自分程度の腕なら壁走りに徹した方が速い。

アーケードに現れた「本物」のレースゲー


セガラリーのように「滑らせればとりあえず走れる」みたいな甘い調整ではない。

実際のDTMツーリングカーのパワーバンドが狭いエンジン特性を再現。
エンジンの回転数が落ちるとロスが大きい。コーナリングの舵角が少し多いだけで大減速。
常に最小限のハンドル操作が求められる。
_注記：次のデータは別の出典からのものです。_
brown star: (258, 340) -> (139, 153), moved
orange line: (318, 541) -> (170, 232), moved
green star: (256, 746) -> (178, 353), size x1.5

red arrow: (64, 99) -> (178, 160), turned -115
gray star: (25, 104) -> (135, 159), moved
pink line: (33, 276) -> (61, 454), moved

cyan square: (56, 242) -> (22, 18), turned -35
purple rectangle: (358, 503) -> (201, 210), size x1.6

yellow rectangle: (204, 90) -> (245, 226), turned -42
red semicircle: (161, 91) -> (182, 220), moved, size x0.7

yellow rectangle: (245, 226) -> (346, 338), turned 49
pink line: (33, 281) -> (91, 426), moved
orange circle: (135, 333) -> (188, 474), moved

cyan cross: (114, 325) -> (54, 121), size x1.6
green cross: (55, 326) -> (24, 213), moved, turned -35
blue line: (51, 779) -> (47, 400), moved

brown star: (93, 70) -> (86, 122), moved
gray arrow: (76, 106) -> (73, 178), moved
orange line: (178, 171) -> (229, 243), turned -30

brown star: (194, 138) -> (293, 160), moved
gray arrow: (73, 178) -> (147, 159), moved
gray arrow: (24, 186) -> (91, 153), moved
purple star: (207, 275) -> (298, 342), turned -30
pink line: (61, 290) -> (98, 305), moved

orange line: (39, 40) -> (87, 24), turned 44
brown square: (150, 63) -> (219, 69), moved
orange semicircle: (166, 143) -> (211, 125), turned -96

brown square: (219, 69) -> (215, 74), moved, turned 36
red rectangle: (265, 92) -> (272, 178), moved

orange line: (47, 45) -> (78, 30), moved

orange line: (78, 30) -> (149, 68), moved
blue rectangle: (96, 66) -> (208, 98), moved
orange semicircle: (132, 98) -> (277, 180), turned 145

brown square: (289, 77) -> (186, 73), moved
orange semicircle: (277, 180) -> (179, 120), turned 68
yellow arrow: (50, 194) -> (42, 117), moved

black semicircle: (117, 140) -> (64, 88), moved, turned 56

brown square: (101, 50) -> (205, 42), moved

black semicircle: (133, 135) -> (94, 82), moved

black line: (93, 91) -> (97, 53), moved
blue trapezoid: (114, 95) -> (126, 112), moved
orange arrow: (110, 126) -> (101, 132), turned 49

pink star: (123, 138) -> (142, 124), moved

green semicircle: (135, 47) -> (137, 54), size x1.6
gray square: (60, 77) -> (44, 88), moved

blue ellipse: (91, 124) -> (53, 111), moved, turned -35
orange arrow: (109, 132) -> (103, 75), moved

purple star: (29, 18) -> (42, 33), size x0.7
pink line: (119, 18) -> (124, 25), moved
もちろんドリフト走行はロス。


一度のミスが命取り。
300km/hオーバーの世界で、堅実で確実なライン取りとグリップ走法をノーミスで維持する必要がある。
アーケードゲーなのに初見ではとても走れたもんじゃない。

当時のセガのアーケードゲームらしく制限時間が短い。総合順位を競うどころか3コース目に進めない。

シビアな挙動でも「グランツーリスモ」のような家庭用ならじっくりのんびり取り組めるが、アーケードでは1ミス=100円。
これに毎回1コインを投入するのは相当な強者といえる。


敵車の速さもガチ。下位の車も速い。
いくら頑張っても安定の最下位で心折れる。

 

サターン版は色んな意味で難易度アップ


SS版は1997/11/27発売。
サターン末期、「セガラリー」より後の移植にも関わらず劣化が激しい。2年半前に移植された「デイトナUSA」にも劣る。
グラフィックはご覧の通りモザイク。前方の状況を確認することすら困難。

【デイトナUSA】
【セガラリーチャンピオンシップ】


第三者視点では車らしさも薄れ、路面はうねり、背景は粗すぎ。もはやドット絵。
今の若い人が見たら何のゲームかすらわからないのでは。


路面の手前が凹んでるように見える。
「グランツーリスモ」とほぼ同時期。あと1年ちょいで「R4」、DC版「セガラリー2」が出るような時期にこの出来はヤバい。

革命的レースゲー:【グランツーリスモ】
ゲームアレンジの最高峰:【R4 リッジレーサータイプ4】

AC版の60fpsを再現できないのは当然として、フレームレートが不安定。カックカクでプレイに支障が出るレベル。
処理落ちも常時発生。酷いときは1秒が1.5秒に遅延するほど。処理落ちが無いのはタイトル画面だけという有様。


バックミラー画面が粗すぎ。
前はモザイク、後ろはもっとモザイクで視覚情報が頼りにならない。
しかもドライバー視点はバックミラー表示のせいで処理落ちが酷い。


触ってすぐにわかる「あ、これパッドで無理なやつだ」感。
パッドで遊べるように配慮されていたセガラリーと違い、緻密な蛇角調整が必要な本作でデジタル入力は致命的。ハンドル操作だけでなくアクセルワークもシビア。
さらに常時遅延があるためレスポンスが悪い。

■SS版の追加要素

・難易度変更可能
「EASY」でも敵車が気持ち遅くなる程度で時間制限はほとんど変わらない。完走できないのが問題なのに。

・サターンサイド
サターン向けに要素を追加。
チャンピオンシップはアーケードサイドよりかなり簡単。
タイムアタックモードもあるので存分に練習できる。

 

おわりに


元々、マゾゲーといわれるほどの難易度なのにグラフィック・操作性ともに大幅劣化でツラい。
常時処理落ちはレースゲーとして致命的。

同じMODEL2基盤で水口氏が手掛けた「セガラリー」となぜこうも移植の出来に差が出るのか疑問。